Village in Bangladesh

Shaharsree (শহরশ্রী) is a village in Mirzapur Union, Sreemangal Upazila, Moulvibazar District, Sylhet Division, Bangladesh.

During the Mughal Rule was known as Pachawoon (পাচাউন) Pargana' (Sub district or present time Upazilla).

The village contains the shrines of Shah Sadruddin Qureshi and Shah Badruddin Quraishi, preachers who came to Sreemangal in the early 13th century to spread the message of Islam in this region after Shah Jalal's Conquest of Sylhet in 1303; although many believe that they are one of 360 companions of him. They were born in Quraysh clan of Makkah. Their Dargah is also situated in this village, which is known as Kashiuna Dargah Sharif. Presently Dewan Masrur Ahmed Chowdhury is the President (Motowali) of this Dargah committee. Oros Mahfil of this dargah is observed on 8th Magh of Bengali calendar each year.

There are two mosques; West Shaharsree Jame Masjid and East Shaharsree Jame Masjid. The village also contains a madrasa. There is a cricket club in this village named Star Cricket Club, which is the only club in the Mirzapur Union.

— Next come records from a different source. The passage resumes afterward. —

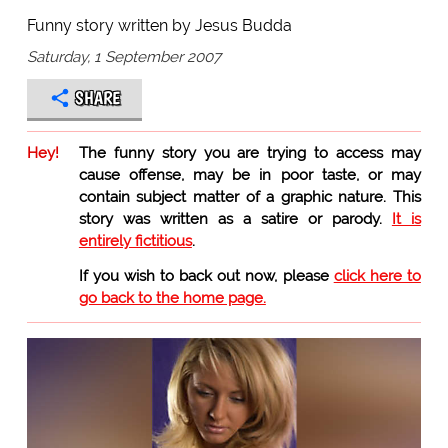
Funny story written by Jesus Budda
Saturday, 1 September 2007
SHARE
Hey!
The funny story you are trying to access may
cause offense, may be in poor taste, or may
contain subject matter of a graphic nature. This
story was written as a satire or parody.
It is
entirely fictitious
.
If you wish to back out now, please
click here to
go back to the home page.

Dewan Naziruddin Ahmed Chowdhury was one of the very aristocratic and renowned zamindars during the British Raj and was a descendant of one of the two saints. He donated vast land property for the welfare of the people and established religious centres like mosque, madrasa, eidgah, graveyard etc. The first mosque in the village, Shaharsree Jame Masjid with its adjoining eidgah was opened by Chowdhury donating his own land. Due to there being no Muslim graveyards in the village, he also established a graveyard in Shaharsree. One of his ancestors was also the private tutor to Maharaja of Tripura. Dewan Eunusuddin Ahmed Chowdhury, elder son of Dewan Naziruddin Ahmed Chowdhury was elected as the first Chairman of the Mirzapur Union Parishad in 1958.